Accompanying me this morning is Daniel Rubinstein, senior policy advisor at the FCM on rail safety and transportation of dangerous goods. He is FCM's representative on the Transportation of Dangerous Goods General Policy Advisory Council and on the Advisory Council on Railway Safety. Also accompanying me is Stéphane Émard-Chabot, our external legal advisor, who spearheaded our third party liability commitment.
While my remarks are focused on third party liability, according to the agenda of today’s meeting, we would be very happy to take this opportunity to answer the questions of the members of the committee on other aspects of rail safety in Canada, including information sharing, emergency response plans, tank cars standards and the need for sound risk assessments by railway companies and companies that ship dangerous goods. We have worked closely with and Transport Canada officials on all those issues.
As you may know, the Federation of Canadian Municipalities represents 90% of Canada’s population, or about 2,000 municipalities from across the country. Our mission is to promote and protect the interests of all communities, small or big, urban or rural, central or remote, on all issues related to policies and programs that fall under federal jurisdiction.
The Federation of Canadian Municipalities has been raising various issues related to rail safety for decades. It has participated actively in a number of rail safety initiatives, particularly on the Transportation of Dangerous Goods General Policy Advisory Council and on the Advisory Council on Railway Safety. More recently, the FCM has played a key role in helping Transport Canada review regulations on level crossings.
FCM members are in a unique position to discuss this issue. Local leaders in Canada are not only deeply committed to ensuring the safety of the constituents they represent, but they are also very aware of the importance of rail transportation to the economy of their communities.
In the wake of the rail disaster that devastated the city of Lac-Mégantic, FCM's president formed a national rail safety working group with municipal leaders from across Canada.
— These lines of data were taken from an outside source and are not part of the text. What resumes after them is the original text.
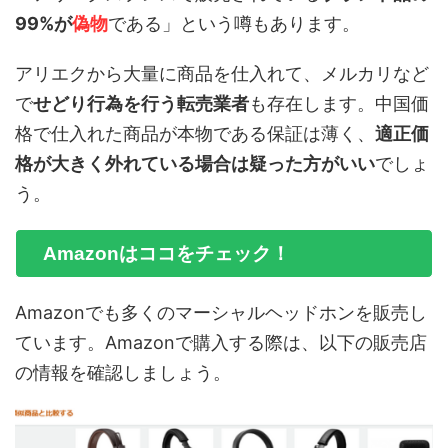
99%が
偽物
である」という噂もあります。
アリエクから大量に商品を仕入れて、メルカリなど
で
せどり行為を行う転売業者
も存在します。中国価
格で仕入れた商品が本物である保証は薄く、
適正価
格が大きく外れている場合は疑った方がいい
でしょ
う。
Amazonはココをチェック！
Amazonでも多くのマーシャルヘッドホンを販売し
ています。Amazonで購入する際は、以下の販売店
の情報を確認しましょう。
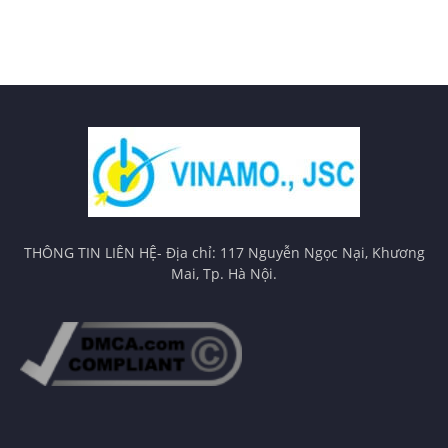
THÔNG TIN LIÊN HỆ- Địa chỉ: 117 Nguyễn Ngọc Nại, Khương
Mai, Tp. Hà Nội.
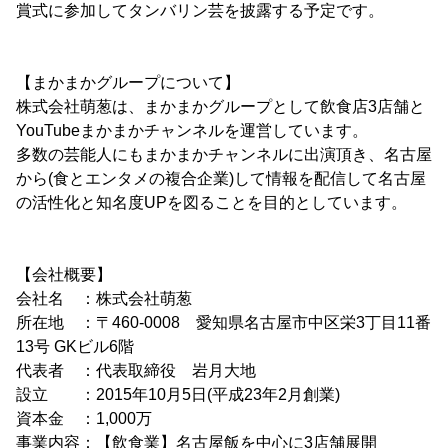
賞式に参加してタンバリン芸を披露する予定です。
【まかまかグループについて】
株式会社萌葱は、まかまかグループとして飲食店3店舗と
YouTubeまかまかチャンネルを運営しています。
多数の芸能人にもまかまかチャンネルに出演頂き、名古屋
から(食とエンタメの複合企業)して情報を配信して名古屋
の活性化と知名度UPを図ることを目的としています。
【会社概要】
会社名 ：株式会社萌葱
所在地 ：〒460-0008 愛知県名古屋市中区栄3丁目11番
13号 GKビル6階
代表者 ：代表取締役 岩月大地
設立 ：2015年10月5日(平成23年2月創業)
資本金 ：1,000万
事業内容：【飲食業】名古屋飯を中心に3店舗展開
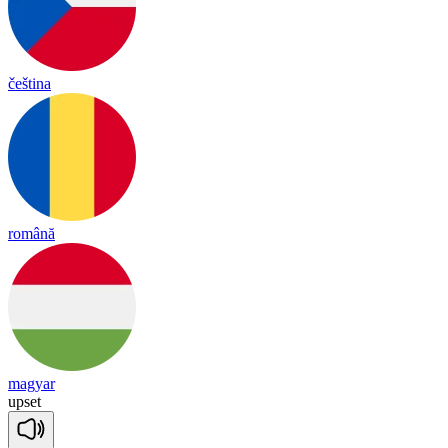
čeština
română
magyar
up
set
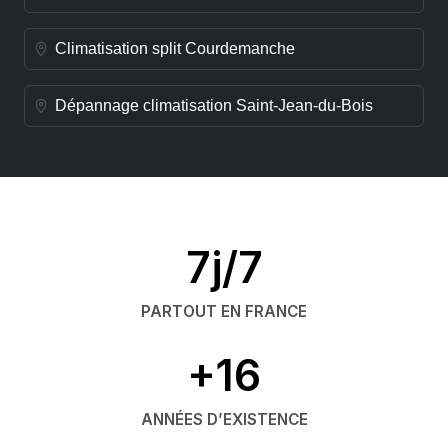
Climatisation split Courdemanche
Dépannage climatisation Saint-Jean-du-Bois
7j/7
PARTOUT EN FRANCE
+16
ANNÉES D’EXISTENCE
The working group has set a number of priorities, which, in FCM's view, need to be addressed in order to improve rail safety and to restore the public’s trust in Canada’s rail system, particularly in terms of the shipping of dangerous goods through our communities.
One of the priorities set by the working group is to ensure that the costs of rail accidents are borne by the industry and, in the broadest sense of the word, are not downloaded onto taxpayers, at the municipal level in particular.
Earlier this year, FCM participated in two consultations on the liability issue: the Canadian Transportation Agency's review of Railway Third Party Liability Insurance Coverage Regulations, and Transport Canada's comprehensive review of the third party liability and compensation regime for rail.
FCM's position on the need for changes to the current compensation regime for accidents involving railways is based on several principles.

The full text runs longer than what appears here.